* _Work required_
Skip all pictures. Write out the data below from its first line through the line that contains "7. Februar 2016 um 14:00 Uhr".

* _Source data_
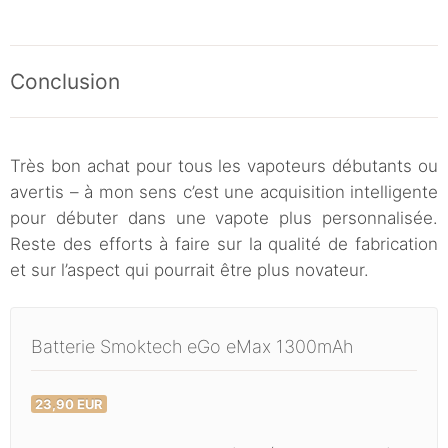
Conclusion
Très bon achat pour tous les vapoteurs débutants ou
avertis – à mon sens c’est une acquisition intelligente
pour débuter dans une vapote plus personnalisée.
Reste des efforts à faire sur la qualité de fabrication
et sur l’aspect qui pourrait être plus novateur.
Batterie Smoktech eGo eMax 1300mAh
23,90 EUR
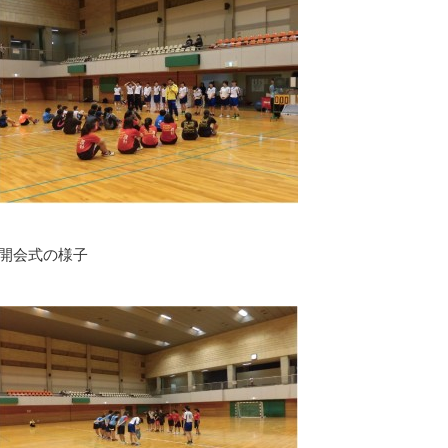
開会式の様子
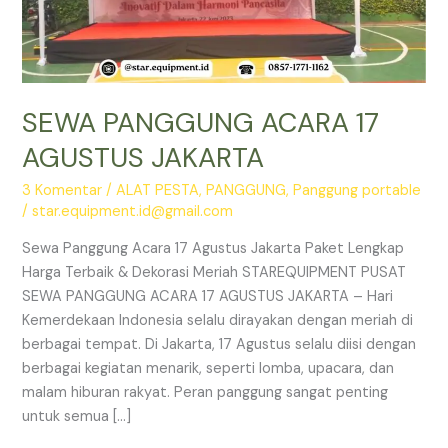
SEWA PANGGUNG ACARA 17
AGUSTUS JAKARTA
3 Komentar
/
ALAT PESTA
,
PANGGUNG
,
Panggung portable
/
star.equipment.id@gmail.com
Sewa Panggung Acara 17 Agustus Jakarta Paket Lengkap
Harga Terbaik & Dekorasi Meriah STAREQUIPMENT PUSAT
SEWA PANGGUNG ACARA 17 AGUSTUS JAKARTA – Hari
Kemerdekaan Indonesia selalu dirayakan dengan meriah di
berbagai tempat. Di Jakarta, 17 Agustus selalu diisi dengan
berbagai kegiatan menarik, seperti lomba, upacara, dan
malam hiburan rakyat. Peran panggung sangat penting
untuk semua […]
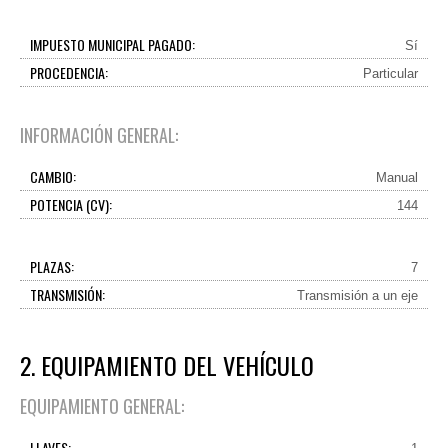
IMPUESTO MUNICIPAL PAGADO:
Sí
PROCEDENCIA:
Particular
INFORMACIÓN GENERAL:
CAMBIO:
Manual
POTENCIA (CV):
144
PLAZAS:
7
TRANSMISIÓN:
Transmisión a un eje
2. EQUIPAMIENTO DEL VEHÍCULO
EQUIPAMIENTO GENERAL:
LLAVES:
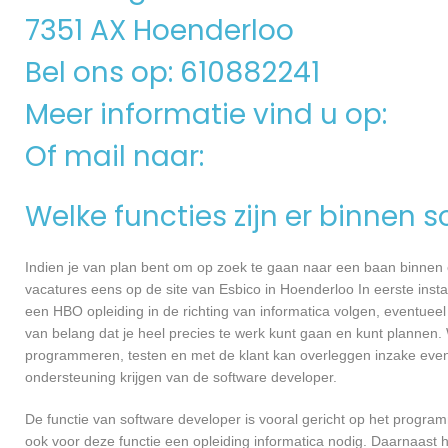
7351 AX Hoenderloo
Bel ons op: 610882241
Meer informatie vind u op:
Of mail naar:
Welke functies zijn er binnen 
Indien je van plan bent om op zoek te gaan naar een baan binnen ee
vacatures eens op de site van Esbico in Hoenderloo In eerste insta
een HBO opleiding in de richting van informatica volgen, eventueel
van belang dat je heel precies te werk kunt gaan en kunt plannen.
programmeren, testen en met de klant kan overleggen inzake even
ondersteuning krijgen van de software developer.
De functie van software developer is vooral gericht op het progra
ook voor deze functie een opleiding informatica nodig. Daarnaast h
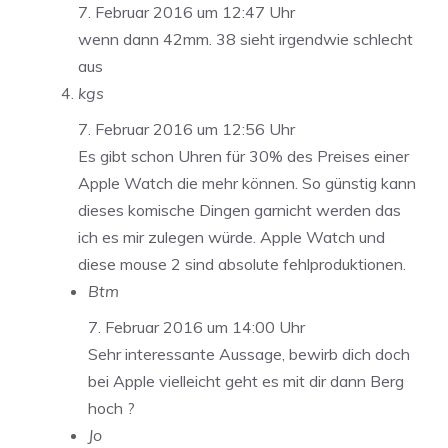
7. Februar 2016 um 12:47 Uhr
wenn dann 42mm. 38 sieht irgendwie schlecht
aus
kgs
7. Februar 2016 um 12:56 Uhr
Es gibt schon Uhren für 30% des Preises einer
Apple Watch die mehr können. So günstig kann
dieses komische Dingen garnicht werden das
ich es mir zulegen würde. Apple Watch und
diese mouse 2 sind absolute fehlproduktionen.
Btm
7. Februar 2016 um 14:00 Uhr
Sehr interessante Aussage, bewirb dich doch
bei Apple vielleicht geht es mit dir dann Berg
hoch ?
Jo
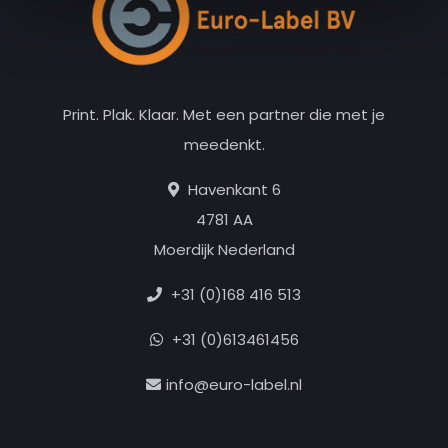
Print. Plak. Klaar. Met een partner die met je
meedenkt.
Havenkant 6
4781 AA
Moerdijk Nederland
+31 (0)168 416 513
+31 (0)613461456
info@euro-label.nl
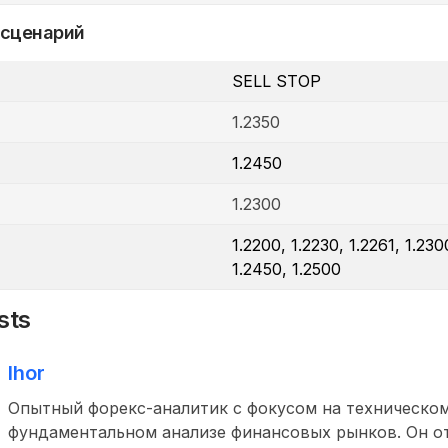
 сценарий
SELL STOP
1.2350
1.2450
1.2300
1.2200, 1.2230, 1.2261, 1.230
1.2450, 1.2500
sts
Ihor
Опытный форекс-аналитик с фокусом на техническом
фундаментальном анализе финансовых рынков. Он о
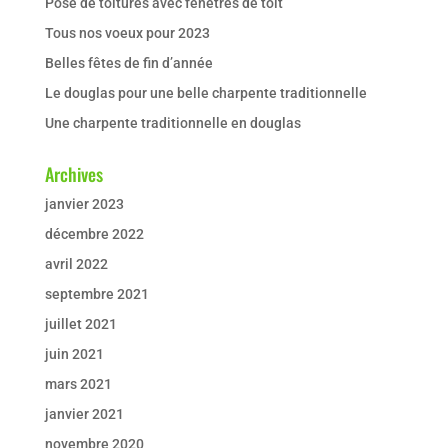
Pose de toitures avec fenêtres de toit
Tous nos voeux pour 2023
Belles fêtes de fin d’année
Le douglas pour une belle charpente traditionnelle
Une charpente traditionnelle en douglas
Archives
janvier 2023
décembre 2022
avril 2022
septembre 2021
juillet 2021
juin 2021
mars 2021
janvier 2021
novembre 2020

* _Result_
Conclusion
Très bon achat pour tous les vapoteurs débutants ou
avertis – à mon sens c’est une acquisition intelligente
pour débuter dans une vapote plus personnalisée.
Reste des efforts à faire sur la qualité de fabrication
et sur l’aspect qui pourrait être plus novateur.
Batterie Smoktech eGo eMax 1300mAh
23,90 EUR
開会式の様子
SEWA PANGGUNG ACARA 17
AGUSTUS JAKARTA
3 Komentar
/
ALAT PESTA
,
PANGGUNG
,
Panggung portable
/
star.equipment.id@gmail.com
Sewa Panggung Acara 17 Agustus Jakarta Paket Lengkap
Harga Terbaik & Dekorasi Meriah STAREQUIPMENT PUSAT
SEWA PANGGUNG ACARA 17 AGUSTUS JAKARTA – Hari
Kemerdekaan Indonesia selalu dirayakan dengan meriah di
berbagai tempat. Di Jakarta, 17 Agustus selalu diisi dengan
berbagai kegiatan menarik, seperti lomba, upacara, dan
malam hiburan rakyat. Peran panggung sangat penting
untuk semua […]
IMPUESTO MUNICIPAL PAGADO:
Sí
PROCEDENCIA:
Particular
INFORMACIÓN GENERAL:
CAMBIO:
Manual
POTENCIA (CV):
144
PLAZAS:
7
TRANSMISIÓN:
Transmisión a un eje
2. EQUIPAMIENTO DEL VEHÍCULO
EQUIPAMIENTO GENERAL:
LLAVES:
7351 AX Hoenderloo
Bel ons op: 610882241
Meer informatie vind u op:
Of mail naar:
Welke functies zijn er binnen 
Indien je van plan bent om op zoek te gaan naar een baan binnen ee
vacatures eens op de site van Esbico in Hoenderloo In eerste insta
een HBO opleiding in de richting van informatica volgen, eventueel
van belang dat je heel precies te werk kunt gaan en kunt plannen.
programmeren, testen en met de klant kan overleggen inzake even
ondersteuning krijgen van de software developer.
De functie van software developer is vooral gericht op het progra
ook voor deze functie een opleiding informatica nodig. Daarnaast h
7. Februar 2016 um 12:47 Uhr
wenn dann 42mm. 38 sieht irgendwie schlecht
aus
kgs
7. Februar 2016 um 12:56 Uhr
Es gibt schon Uhren für 30% des Preises einer
Apple Watch die mehr können. So günstig kann
dieses komische Dingen garnicht werden das
ich es mir zulegen würde. Apple Watch und
diese mouse 2 sind absolute fehlproduktionen.
Btm
7. Februar 2016 um 14:00 Uhr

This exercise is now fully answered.